In Lantana, unravelling the mysterious death of an unidentified woman laid bare five different couples. In Jindabyne, a woman is killed but Lawrence is not interested in resolving the question of who is responsible for her death.

Four men set out on an annual fishing trip in isolated country outside the town of Jindabyne. It’s intense landscape they adore for the ritual men’s business it offers them.

Billy (Simon Stone), the youngest of the four, thrilled at being invited on his first trip with the old blokes, declares he’d love to show the territory to his girlfriend.

He’s abruptly reminded of the No Women Allowed rule. It’s a rule that’s broken not long after by the discovery of the body of a murdered woman in the river by Stewart (Gabriel Byrne).

It’s as if violation of this No Women Allowed rule is non-negotiable for the men, even in the context of a dead body. Having tethered the floating body to a tree in the river, the men continue fishing for another day before reporting it to the police.

The way men deal with this woman’s dead body and the consequences of this upon their return to town is what lays relationships bare in Jindabyne.

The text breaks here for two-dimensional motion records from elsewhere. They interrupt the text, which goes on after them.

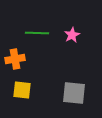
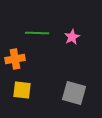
pink star: moved 2 px down
gray square: rotated 10 degrees clockwise
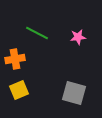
green line: rotated 25 degrees clockwise
pink star: moved 6 px right; rotated 21 degrees clockwise
yellow square: moved 3 px left; rotated 30 degrees counterclockwise
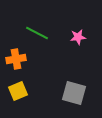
orange cross: moved 1 px right
yellow square: moved 1 px left, 1 px down
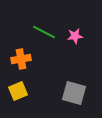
green line: moved 7 px right, 1 px up
pink star: moved 3 px left, 1 px up
orange cross: moved 5 px right
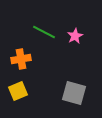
pink star: rotated 21 degrees counterclockwise
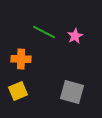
orange cross: rotated 12 degrees clockwise
gray square: moved 2 px left, 1 px up
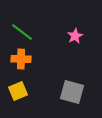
green line: moved 22 px left; rotated 10 degrees clockwise
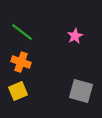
orange cross: moved 3 px down; rotated 18 degrees clockwise
gray square: moved 9 px right, 1 px up
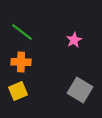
pink star: moved 1 px left, 4 px down
orange cross: rotated 18 degrees counterclockwise
gray square: moved 1 px left, 1 px up; rotated 15 degrees clockwise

It prises everything else open.

Billy is the only one who talks on return to town. He’s the youngest and most open about himself. He’s completely unabashed by the fact that his girlfriend, Elissa, played by Alice Garner, used to be a lesbian.

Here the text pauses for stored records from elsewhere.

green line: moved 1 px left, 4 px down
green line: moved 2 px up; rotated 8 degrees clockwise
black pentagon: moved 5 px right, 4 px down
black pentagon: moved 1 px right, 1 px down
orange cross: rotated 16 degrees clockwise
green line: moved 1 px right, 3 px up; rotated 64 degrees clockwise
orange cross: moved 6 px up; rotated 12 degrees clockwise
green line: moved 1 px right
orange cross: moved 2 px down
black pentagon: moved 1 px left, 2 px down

It’s a fact that appears to offer some light comic relief to the film’s dark subject matter for the old blokes who’ve been cultured differently.

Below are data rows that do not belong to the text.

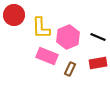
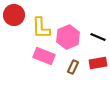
pink rectangle: moved 3 px left
brown rectangle: moved 3 px right, 2 px up
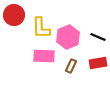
pink rectangle: rotated 20 degrees counterclockwise
brown rectangle: moved 2 px left, 1 px up
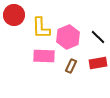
black line: rotated 21 degrees clockwise
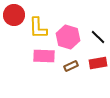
yellow L-shape: moved 3 px left
pink hexagon: rotated 20 degrees counterclockwise
brown rectangle: rotated 40 degrees clockwise
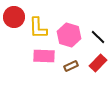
red circle: moved 2 px down
pink hexagon: moved 1 px right, 2 px up
red rectangle: rotated 36 degrees counterclockwise
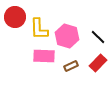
red circle: moved 1 px right
yellow L-shape: moved 1 px right, 1 px down
pink hexagon: moved 2 px left, 1 px down
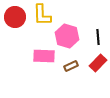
yellow L-shape: moved 3 px right, 14 px up
black line: rotated 42 degrees clockwise
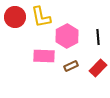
yellow L-shape: moved 1 px left, 2 px down; rotated 10 degrees counterclockwise
pink hexagon: rotated 15 degrees clockwise
red rectangle: moved 5 px down
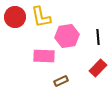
pink hexagon: rotated 20 degrees clockwise
brown rectangle: moved 10 px left, 15 px down
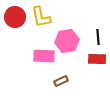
pink hexagon: moved 5 px down
red rectangle: moved 1 px left, 9 px up; rotated 48 degrees clockwise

The other men mostly remain tight-lipped and ambivalent on return, in true Aussie masculine style, burning up all the while deep inside.

Their repression finds its companion in the town of old Jindabyne submerged beneath the lake created for the Snowy Mountains hydro-electric scheme.

The lake also becomes a metaphor for Australia’s inability to deal with its history.

The dead body turns out to belong to a 19-year-old local Aboriginal girl (played by Tatea Reilly).

Lawrence and collaborators make an incredible use of natural light to give the landscape a certain terror before any of the bad actions we witness have properly manifested in it.

It’s a whitefellas view of Outback Australia that gives us people driven to unspeakable acts by such an overwhelming, lonely landscape where no one can hear you scream.

We see this a lot in our cinema and it’s a fairly tired perspective. But it has a larger point for Ray Lawrence when it comes to the examination of human relations.

Lawrence is not interested in heroes in any of his films. That’s because, he insists, in real life he doesn’t know any.